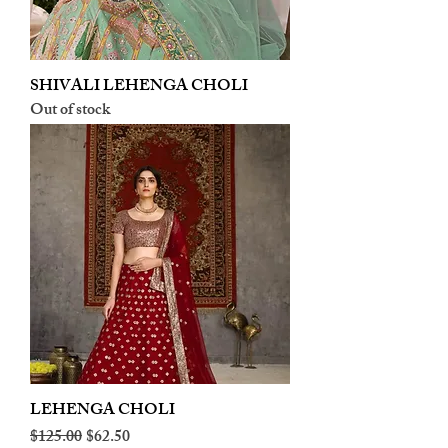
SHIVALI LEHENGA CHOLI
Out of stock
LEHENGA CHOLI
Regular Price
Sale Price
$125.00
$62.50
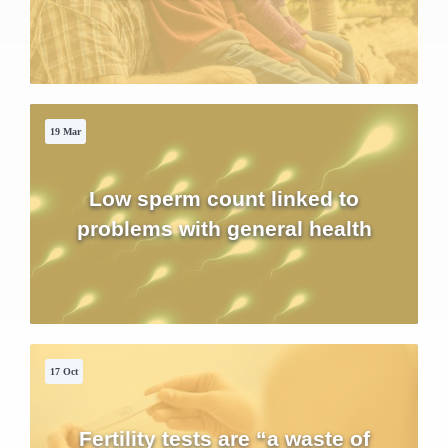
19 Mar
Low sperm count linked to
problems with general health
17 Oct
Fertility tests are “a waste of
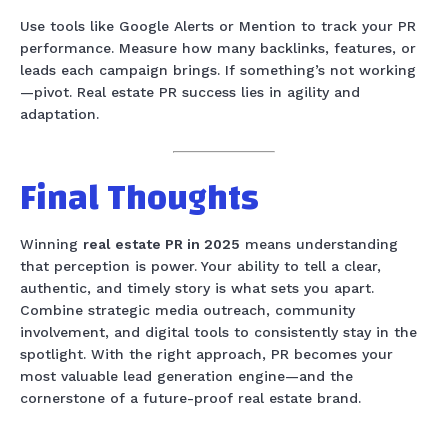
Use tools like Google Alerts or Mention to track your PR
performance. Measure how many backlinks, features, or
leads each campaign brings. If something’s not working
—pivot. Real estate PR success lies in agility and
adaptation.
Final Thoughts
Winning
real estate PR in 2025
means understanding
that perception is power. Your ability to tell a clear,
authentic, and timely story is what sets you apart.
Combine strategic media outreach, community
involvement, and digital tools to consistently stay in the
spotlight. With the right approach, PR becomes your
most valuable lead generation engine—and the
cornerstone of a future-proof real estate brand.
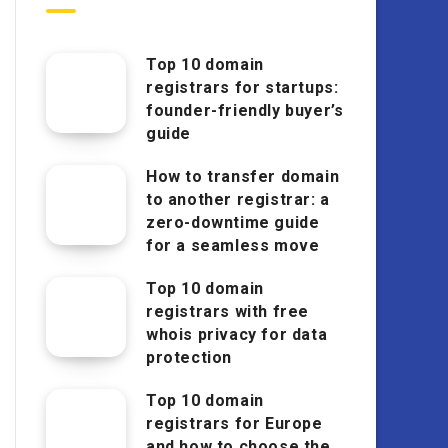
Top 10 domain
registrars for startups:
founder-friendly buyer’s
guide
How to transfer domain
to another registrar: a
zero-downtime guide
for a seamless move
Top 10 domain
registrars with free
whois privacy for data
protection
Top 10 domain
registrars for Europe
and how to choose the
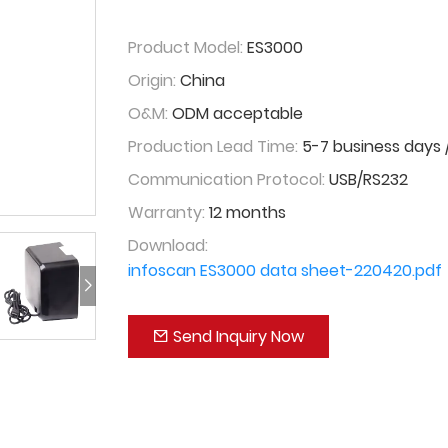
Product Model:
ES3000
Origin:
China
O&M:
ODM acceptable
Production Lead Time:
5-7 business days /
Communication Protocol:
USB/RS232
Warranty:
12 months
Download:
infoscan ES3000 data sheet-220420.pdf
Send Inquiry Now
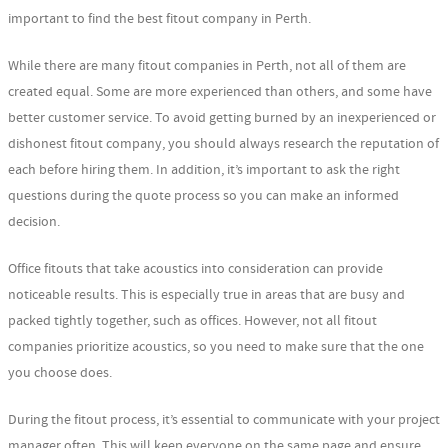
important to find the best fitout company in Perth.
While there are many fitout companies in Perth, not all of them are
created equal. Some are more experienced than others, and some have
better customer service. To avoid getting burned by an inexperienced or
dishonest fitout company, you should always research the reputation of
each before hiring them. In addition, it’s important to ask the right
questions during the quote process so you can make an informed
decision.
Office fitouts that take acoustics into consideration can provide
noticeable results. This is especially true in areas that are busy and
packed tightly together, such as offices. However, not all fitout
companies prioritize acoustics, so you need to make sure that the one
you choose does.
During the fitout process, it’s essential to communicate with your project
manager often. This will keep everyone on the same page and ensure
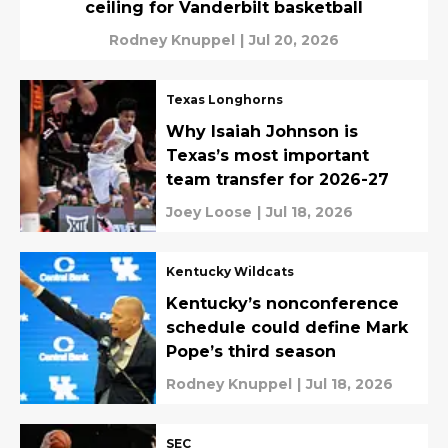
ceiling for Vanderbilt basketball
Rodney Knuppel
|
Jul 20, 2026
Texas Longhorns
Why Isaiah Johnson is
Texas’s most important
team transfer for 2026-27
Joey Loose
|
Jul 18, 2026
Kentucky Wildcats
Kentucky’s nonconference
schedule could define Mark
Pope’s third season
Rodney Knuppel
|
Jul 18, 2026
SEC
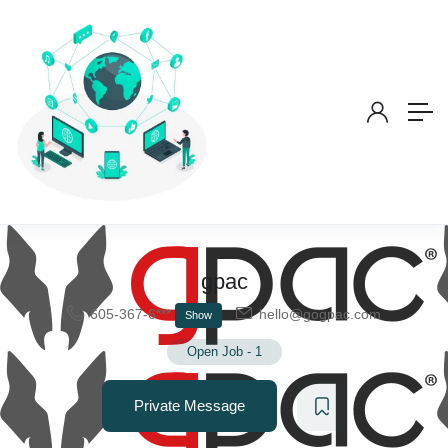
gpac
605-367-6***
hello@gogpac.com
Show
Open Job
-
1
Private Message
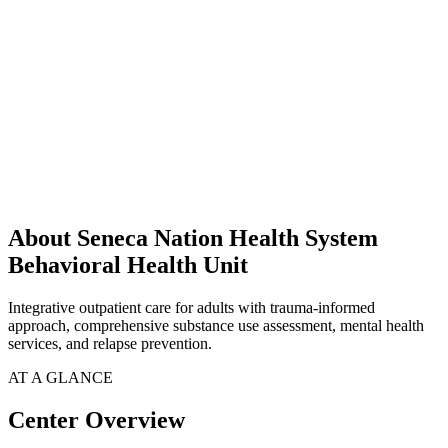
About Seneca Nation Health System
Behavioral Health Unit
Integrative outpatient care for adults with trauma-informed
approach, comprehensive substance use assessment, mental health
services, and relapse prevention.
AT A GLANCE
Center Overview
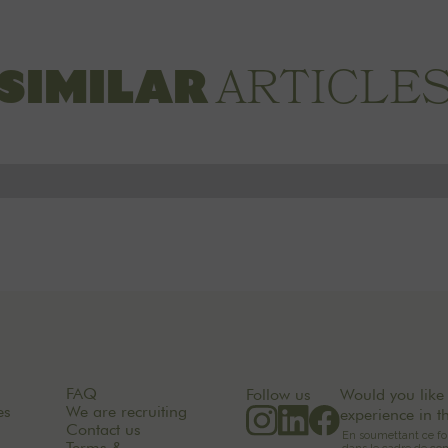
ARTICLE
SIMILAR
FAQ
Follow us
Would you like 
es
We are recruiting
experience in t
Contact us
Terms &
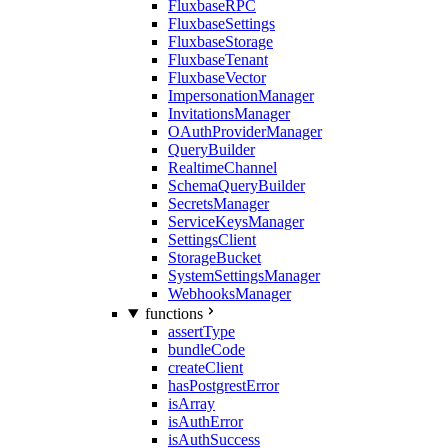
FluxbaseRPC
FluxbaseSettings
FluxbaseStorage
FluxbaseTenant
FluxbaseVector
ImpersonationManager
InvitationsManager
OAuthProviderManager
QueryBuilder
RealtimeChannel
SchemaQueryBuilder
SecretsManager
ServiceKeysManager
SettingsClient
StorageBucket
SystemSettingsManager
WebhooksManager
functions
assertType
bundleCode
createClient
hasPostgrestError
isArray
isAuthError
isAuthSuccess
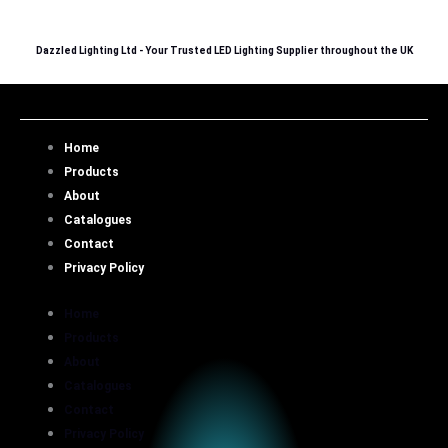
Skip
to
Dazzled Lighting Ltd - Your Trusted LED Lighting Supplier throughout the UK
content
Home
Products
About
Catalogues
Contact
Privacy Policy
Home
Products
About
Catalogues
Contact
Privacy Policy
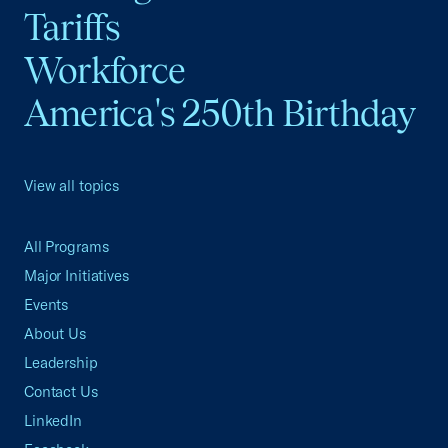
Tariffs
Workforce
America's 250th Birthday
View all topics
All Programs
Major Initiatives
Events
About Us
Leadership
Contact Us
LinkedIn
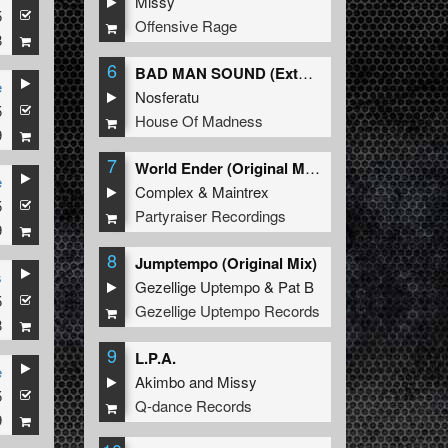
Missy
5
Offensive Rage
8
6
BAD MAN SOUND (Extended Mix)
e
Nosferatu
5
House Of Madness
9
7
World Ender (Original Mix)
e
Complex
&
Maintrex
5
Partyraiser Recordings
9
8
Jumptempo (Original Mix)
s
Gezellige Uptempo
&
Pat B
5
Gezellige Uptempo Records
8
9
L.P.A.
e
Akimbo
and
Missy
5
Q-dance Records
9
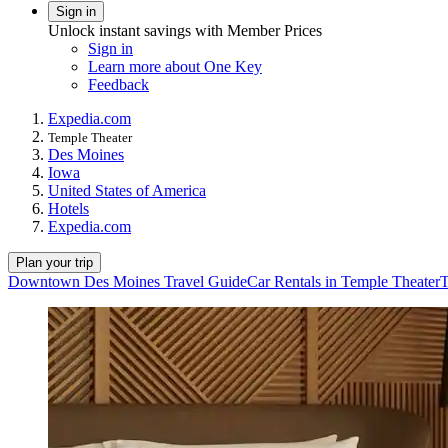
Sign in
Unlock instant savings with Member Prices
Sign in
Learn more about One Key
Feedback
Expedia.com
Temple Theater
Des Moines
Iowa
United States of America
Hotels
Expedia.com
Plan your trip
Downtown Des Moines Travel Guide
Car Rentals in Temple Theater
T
————
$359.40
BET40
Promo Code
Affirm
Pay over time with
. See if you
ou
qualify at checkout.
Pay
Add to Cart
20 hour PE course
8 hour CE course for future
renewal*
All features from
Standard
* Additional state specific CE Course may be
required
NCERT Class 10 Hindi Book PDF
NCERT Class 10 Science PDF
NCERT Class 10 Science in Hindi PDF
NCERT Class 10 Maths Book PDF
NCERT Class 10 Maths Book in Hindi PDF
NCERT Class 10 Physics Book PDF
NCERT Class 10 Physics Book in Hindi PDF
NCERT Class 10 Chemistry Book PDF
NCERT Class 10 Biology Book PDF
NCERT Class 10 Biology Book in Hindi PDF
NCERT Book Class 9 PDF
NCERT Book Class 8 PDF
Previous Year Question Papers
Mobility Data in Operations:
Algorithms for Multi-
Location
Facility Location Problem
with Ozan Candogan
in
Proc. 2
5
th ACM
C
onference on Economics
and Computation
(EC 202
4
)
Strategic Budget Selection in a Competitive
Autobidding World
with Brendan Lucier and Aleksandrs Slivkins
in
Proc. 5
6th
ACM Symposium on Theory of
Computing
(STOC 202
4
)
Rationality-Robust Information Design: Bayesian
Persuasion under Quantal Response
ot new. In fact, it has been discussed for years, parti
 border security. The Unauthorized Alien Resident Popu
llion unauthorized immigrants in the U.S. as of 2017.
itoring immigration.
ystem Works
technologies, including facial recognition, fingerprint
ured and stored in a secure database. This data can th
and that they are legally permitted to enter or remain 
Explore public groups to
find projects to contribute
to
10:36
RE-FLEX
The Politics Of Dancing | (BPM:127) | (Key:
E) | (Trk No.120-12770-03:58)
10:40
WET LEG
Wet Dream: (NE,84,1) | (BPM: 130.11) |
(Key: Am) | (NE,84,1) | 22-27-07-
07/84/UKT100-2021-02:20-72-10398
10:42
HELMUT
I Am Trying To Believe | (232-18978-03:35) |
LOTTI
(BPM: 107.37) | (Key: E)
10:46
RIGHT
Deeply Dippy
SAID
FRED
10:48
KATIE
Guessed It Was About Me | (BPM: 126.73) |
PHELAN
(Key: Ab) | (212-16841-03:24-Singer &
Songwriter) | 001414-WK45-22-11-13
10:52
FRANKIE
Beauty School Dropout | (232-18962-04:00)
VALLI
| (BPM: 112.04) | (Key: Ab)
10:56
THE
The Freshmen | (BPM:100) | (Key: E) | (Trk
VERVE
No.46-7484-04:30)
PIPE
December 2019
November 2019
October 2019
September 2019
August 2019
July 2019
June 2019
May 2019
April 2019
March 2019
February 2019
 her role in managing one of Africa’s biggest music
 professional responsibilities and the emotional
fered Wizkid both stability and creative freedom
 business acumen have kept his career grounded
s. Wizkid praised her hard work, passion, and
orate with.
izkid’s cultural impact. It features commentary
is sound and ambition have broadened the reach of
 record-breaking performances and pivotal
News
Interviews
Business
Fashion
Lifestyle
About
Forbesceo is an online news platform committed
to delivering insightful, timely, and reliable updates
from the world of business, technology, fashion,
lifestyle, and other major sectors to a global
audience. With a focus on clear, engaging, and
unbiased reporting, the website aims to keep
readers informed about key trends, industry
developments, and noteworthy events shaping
————
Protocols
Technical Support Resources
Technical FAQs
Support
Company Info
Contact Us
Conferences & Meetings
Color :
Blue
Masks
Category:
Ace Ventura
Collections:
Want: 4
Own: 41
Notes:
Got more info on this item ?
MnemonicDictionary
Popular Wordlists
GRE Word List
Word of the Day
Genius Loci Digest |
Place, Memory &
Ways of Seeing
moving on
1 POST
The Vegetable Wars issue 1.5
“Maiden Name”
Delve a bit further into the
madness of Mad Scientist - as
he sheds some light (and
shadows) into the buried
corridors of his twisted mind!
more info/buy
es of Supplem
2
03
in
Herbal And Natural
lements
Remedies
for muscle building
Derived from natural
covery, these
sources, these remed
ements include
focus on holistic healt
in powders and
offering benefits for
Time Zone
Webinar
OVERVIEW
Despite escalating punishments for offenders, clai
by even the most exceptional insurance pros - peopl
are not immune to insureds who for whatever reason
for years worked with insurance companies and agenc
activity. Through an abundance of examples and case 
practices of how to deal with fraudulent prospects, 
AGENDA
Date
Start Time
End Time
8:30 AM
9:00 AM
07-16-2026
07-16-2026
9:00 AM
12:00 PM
————
- _WORK TASK_: Above are some lines. Repeat exactly, and only, those from the line that has "Add to Cart" through the line that has "her role in".

- _YOUR RESPONSE_:
Add to Cart
20 hour PE course
8 hour CE course for future
renewal*
All features from
Standard
* Additional state specific CE Course may be
required
NCERT Class 10 Hindi Book PDF
NCERT Class 10 Science PDF
NCERT Class 10 Science in Hindi PDF
NCERT Class 10 Maths Book PDF
NCERT Class 10 Maths Book in Hindi PDF
NCERT Class 10 Physics Book PDF
NCERT Class 10 Physics Book in Hindi PDF
NCERT Class 10 Chemistry Book PDF
NCERT Class 10 Biology Book PDF
NCERT Class 10 Biology Book in Hindi PDF
NCERT Book Class 9 PDF
NCERT Book Class 8 PDF
Previous Year Question Papers
Mobility Data in Operations:
Algorithms for Multi-
Location
Facility Location Problem
with Ozan Candogan
in
Proc. 2
5
th ACM
C
onference on Economics
and Computation
(EC 202
4
)
Strategic Budget Selection in a Competitive
Autobidding World
with Brendan Lucier and Aleksandrs Slivkins
in
Proc. 5
6th
ACM Symposium on Theory of
Computing
(STOC 202
4
)
Rationality-Robust Information Design: Bayesian
Persuasion under Quantal Response
ot new. In fact, it has been discussed for years, parti
 border security. The Unauthorized Alien Resident Popu
llion unauthorized immigrants in the U.S. as of 2017.
itoring immigration.
ystem Works
technologies, including facial recognition, fingerprint
ured and stored in a secure database. This data can th
and that they are legally permitted to enter or remain 
Explore public groups to
find projects to contribute
to
10:36
RE-FLEX
The Politics Of Dancing | (BPM:127) | (Key:
E) | (Trk No.120-12770-03:58)
10:40
WET LEG
Wet Dream: (NE,84,1) | (BPM: 130.11) |
(Key: Am) | (NE,84,1) | 22-27-07-
07/84/UKT100-2021-02:20-72-10398
10:42
HELMUT
I Am Trying To Believe | (232-18978-03:35) |
LOTTI
(BPM: 107.37) | (Key: E)
10:46
RIGHT
Deeply Dippy
SAID
FRED
10:48
KATIE
Guessed It Was About Me | (BPM: 126.73) |
PHELAN
(Key: Ab) | (212-16841-03:24-Singer &
Songwriter) | 001414-WK45-22-11-13
10:52
FRANKIE
Beauty School Dropout | (232-18962-04:00)
VALLI
| (BPM: 112.04) | (Key: Ab)
10:56
THE
The Freshmen | (BPM:100) | (Key: E) | (Trk
VERVE
No.46-7484-04:30)
PIPE
December 2019
November 2019
October 2019
September 2019
August 2019
July 2019
June 2019
May 2019
April 2019
March 2019
February 2019
 her role in managing one of Africa’s biggest music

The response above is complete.